#### [Exercise material]
==================================================

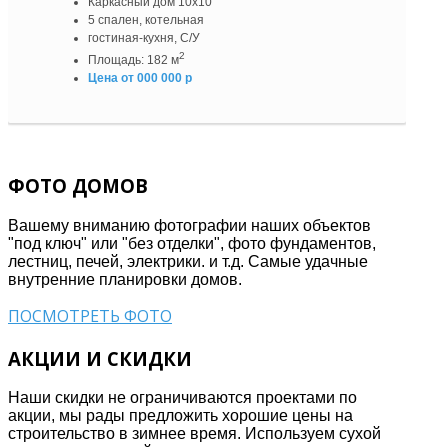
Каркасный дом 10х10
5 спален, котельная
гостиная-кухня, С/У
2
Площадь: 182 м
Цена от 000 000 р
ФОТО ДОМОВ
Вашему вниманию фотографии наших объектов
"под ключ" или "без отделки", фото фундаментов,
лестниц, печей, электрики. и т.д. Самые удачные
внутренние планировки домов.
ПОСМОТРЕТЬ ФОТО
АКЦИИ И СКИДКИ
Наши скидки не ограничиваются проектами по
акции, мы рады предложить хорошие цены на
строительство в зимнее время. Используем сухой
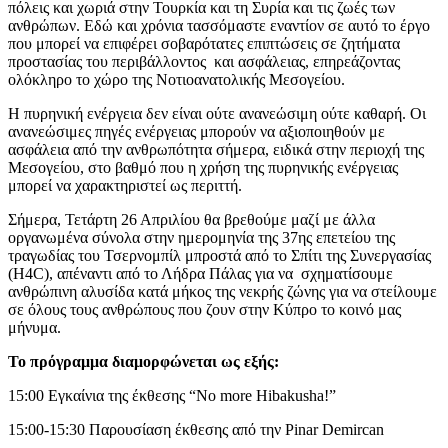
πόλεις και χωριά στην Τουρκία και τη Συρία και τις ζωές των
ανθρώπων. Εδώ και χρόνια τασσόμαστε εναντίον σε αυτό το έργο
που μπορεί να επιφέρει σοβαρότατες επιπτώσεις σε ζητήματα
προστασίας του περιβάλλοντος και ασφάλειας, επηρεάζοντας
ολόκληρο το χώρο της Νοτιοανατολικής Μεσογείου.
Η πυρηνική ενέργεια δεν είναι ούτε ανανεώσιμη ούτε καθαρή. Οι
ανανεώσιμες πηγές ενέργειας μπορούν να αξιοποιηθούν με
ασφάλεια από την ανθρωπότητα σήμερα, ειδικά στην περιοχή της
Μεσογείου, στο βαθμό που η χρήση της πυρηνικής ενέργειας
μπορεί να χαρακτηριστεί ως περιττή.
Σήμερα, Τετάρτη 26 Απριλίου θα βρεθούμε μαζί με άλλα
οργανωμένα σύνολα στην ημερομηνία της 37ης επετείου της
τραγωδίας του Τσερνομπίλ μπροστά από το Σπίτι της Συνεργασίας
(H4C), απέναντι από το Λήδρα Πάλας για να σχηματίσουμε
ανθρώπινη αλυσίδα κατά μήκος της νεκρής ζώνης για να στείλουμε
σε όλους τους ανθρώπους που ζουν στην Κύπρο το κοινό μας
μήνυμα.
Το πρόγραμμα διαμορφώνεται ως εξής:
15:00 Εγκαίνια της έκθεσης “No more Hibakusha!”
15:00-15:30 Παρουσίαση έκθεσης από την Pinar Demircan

==================================================

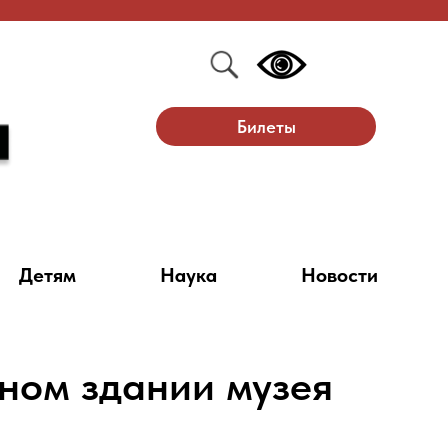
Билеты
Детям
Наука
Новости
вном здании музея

==================================================

#### [What to do]
What you return must match the lines above from the one with "Каркасный дом 10х10" through the one with "τραγωδίας του Τσερνομπίλ" exactly, with both ends included and the pictures excluded.

#### [Problem solution]
Каркасный дом 10х10
5 спален, котельная
гостиная-кухня, С/У
2
Площадь: 182 м
Цена от 000 000 р
ФОТО ДОМОВ
Вашему вниманию фотографии наших объектов
"под ключ" или "без отделки", фото фундаментов,
лестниц, печей, электрики. и т.д. Самые удачные
внутренние планировки домов.
ПОСМОТРЕТЬ ФОТО
АКЦИИ И СКИДКИ
Наши скидки не ограничиваются проектами по
акции, мы рады предложить хорошие цены на
строительство в зимнее время. Используем сухой
πόλεις και χωριά στην Τουρκία και τη Συρία και τις ζωές των
ανθρώπων. Εδώ και χρόνια τασσόμαστε εναντίον σε αυτό το έργο
που μπορεί να επιφέρει σοβαρότατες επιπτώσεις σε ζητήματα
προστασίας του περιβάλλοντος και ασφάλειας, επηρεάζοντας
ολόκληρο το χώρο της Νοτιοανατολικής Μεσογείου.
Η πυρηνική ενέργεια δεν είναι ούτε ανανεώσιμη ούτε καθαρή. Οι
ανανεώσιμες πηγές ενέργειας μπορούν να αξιοποιηθούν με
ασφάλεια από την ανθρωπότητα σήμερα, ειδικά στην περιοχή της
Μεσογείου, στο βαθμό που η χρήση της πυρηνικής ενέργειας
μπορεί να χαρακτηριστεί ως περιττή.
Σήμερα, Τετάρτη 26 Απριλίου θα βρεθούμε μαζί με άλλα
οργανωμένα σύνολα στην ημερομηνία της 37ης επετείου της
τραγωδίας του Τσερνομπίλ μπροστά από το Σπίτι της Συνεργασίας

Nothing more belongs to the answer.